Now, we can write $\sqrt{z^2-4b^2}=z\sqrt{1-4\left(\frac{b}{z}\right)^2}$, and expand the square root in Taylors series of $\frac{b}{z}$ around $\frac{b}{z}=0$ to give:
$$\zeta=\frac{1}{2}z\left[1\pm\sqrt{1-4\left(\frac{b}{z}\right)^2}\right]=\frac{1}{2}z\left\{ 1\pm\left[1-2\left(\frac{b}{z}\right)^2+...\right]\right\} $$
Now I think he choose the "+" branch (I wouldn't know why) and got the final result:
$$\zeta=z\left[1-\left(\frac{b}{z}\right)^2+...\right]$$
Anyway, I think that this isn't right because of the choice of the "+" branch. I reall don't find have any reason for that.

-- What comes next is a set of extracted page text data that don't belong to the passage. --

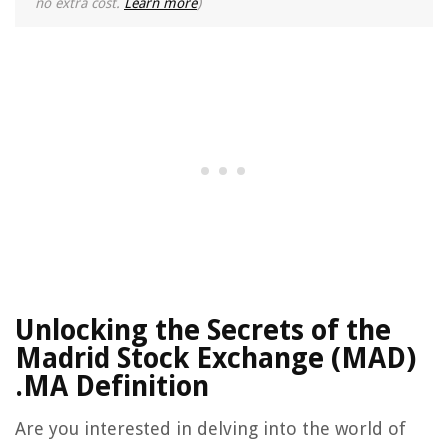
no extra cost.
Learn more
)
Unlocking the Secrets of the
Madrid Stock Exchange (MAD)
.MA Definition
Are you interested in delving into the world of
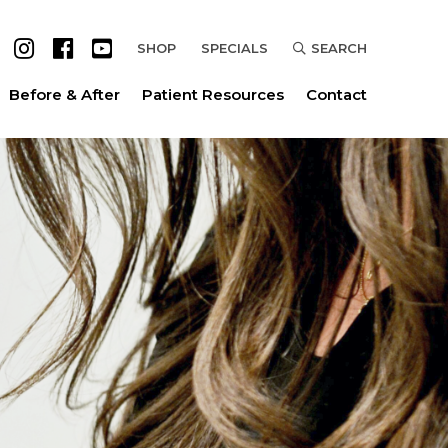
SHOP
SPECIALS
SEARCH
Before & After
Patient Resources
Contact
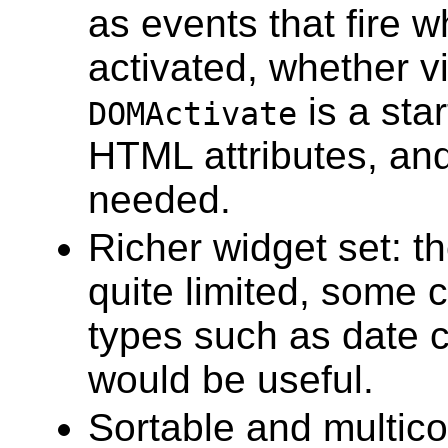
as events that fire w
activated, whether v
is a star
DOMActivate
HTML attributes, an
needed.
Richer widget set: t
quite limited, some 
types such as date c
would be useful.
Sortable and multico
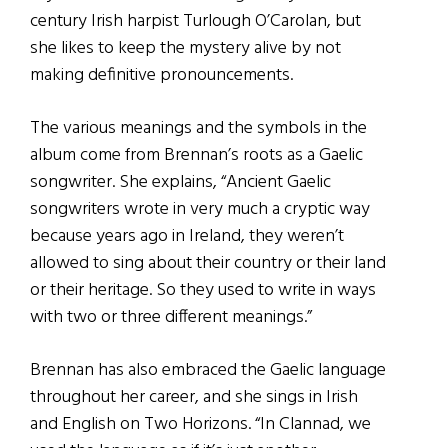
century Irish harpist Turlough O’Carolan, but
she likes to keep the mystery alive by not
making definitive pronouncements.
The various meanings and the symbols in the
album come from Brennan’s roots as a Gaelic
songwriter. She explains, “Ancient Gaelic
songwriters wrote in very much a cryptic way
because years ago in Ireland, they weren’t
allowed to sing about their country or their land
or their heritage. So they used to write in ways
with two or three different meanings.”
Brennan has also embraced the Gaelic language
throughout her career, and she sings in Irish
and English on Two Horizons. “In Clannad, we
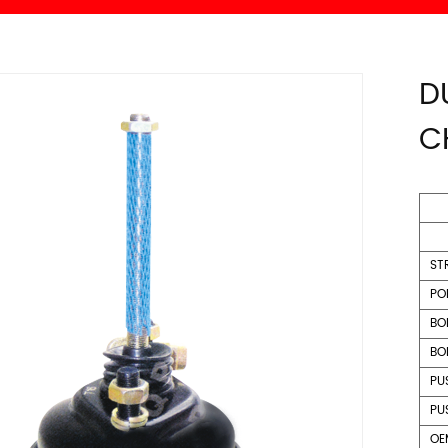
D
C
ST
PO
BO
BO
PU
PU
OE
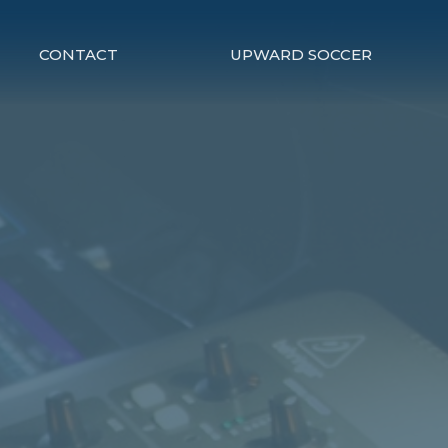
CONTACT
UPWARD SOCCER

How do you interpret this step?
Well, it's a Laurent expansion, and the condition $|s/\zeta|<1$ shows we're in a neighborhood of infinity, here. We're given $$z=\zeta\left(1+\frac{b^2}{\zeta^2}+O(|\zeta|^{-3})\right),$$ this implies$$\zeta=z\left(1-\frac{b^2}{\zeta^2}+O(|\zeta|^{-3})\right),$$ since $$\frac1{1+\frac{b^2}{\zeta^2}+O(|\zeta|^{-3})}=1-\frac{b^2}{\zeta^2}+O(|\zeta|^{-3}),$$ and substituting this into itself gives$$\zeta=z\left(1-\frac{b^2}{z^2}+O(|\zeta|^{-3})\right)=z\left(1-\frac{b^2}{z^2}+O(|z|^{-3})\right),$$ since $|z/\zeta|$ will be bounded from above and below for $|\zeta|$ big enough ($\lim_{\zeta\to\infty}z/\zeta=1$).